[Recorded information Boundary: Start]

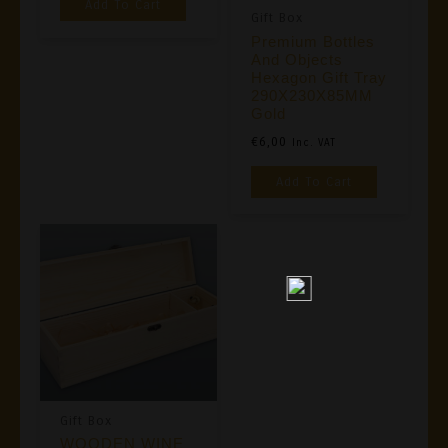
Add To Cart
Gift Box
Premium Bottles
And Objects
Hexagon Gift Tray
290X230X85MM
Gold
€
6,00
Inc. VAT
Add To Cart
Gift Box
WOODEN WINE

[Recorded information Boundary: End]
[Recorded information Boundary: Start]

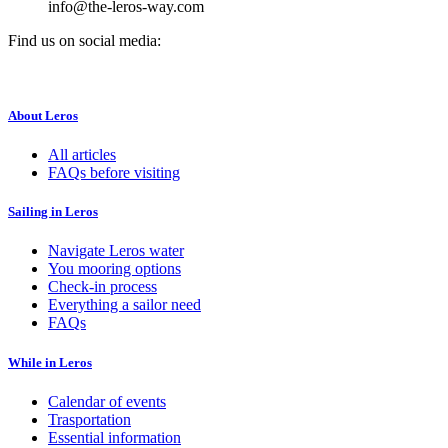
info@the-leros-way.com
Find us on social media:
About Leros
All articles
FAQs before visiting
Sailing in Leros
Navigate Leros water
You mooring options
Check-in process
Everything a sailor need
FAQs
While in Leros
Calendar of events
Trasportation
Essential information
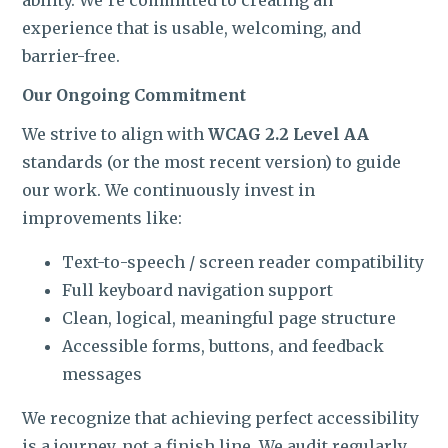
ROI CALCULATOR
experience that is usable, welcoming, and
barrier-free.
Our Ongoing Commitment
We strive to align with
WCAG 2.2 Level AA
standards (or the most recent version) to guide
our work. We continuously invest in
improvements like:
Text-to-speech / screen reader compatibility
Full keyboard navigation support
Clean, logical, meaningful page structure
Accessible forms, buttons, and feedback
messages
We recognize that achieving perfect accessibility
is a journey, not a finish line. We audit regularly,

[Recorded information Boundary: End]

• **What needs to be done**:
Among the entries above, the line containing "Our Ongoing Commitment", the line containing "is a journey, not", and all lines between them are to be restated word for word; nothing else belongs in the reply.

• **Solution for this task**:
Our Ongoing Commitment
We strive to align with
WCAG 2.2 Level AA
standards (or the most recent version) to guide
our work. We continuously invest in
improvements like:
Text-to-speech / screen reader compatibility
Full keyboard navigation support
Clean, logical, meaningful page structure
Accessible forms, buttons, and feedback
messages
We recognize that achieving perfect accessibility
is a journey, not a finish line. We audit regularly,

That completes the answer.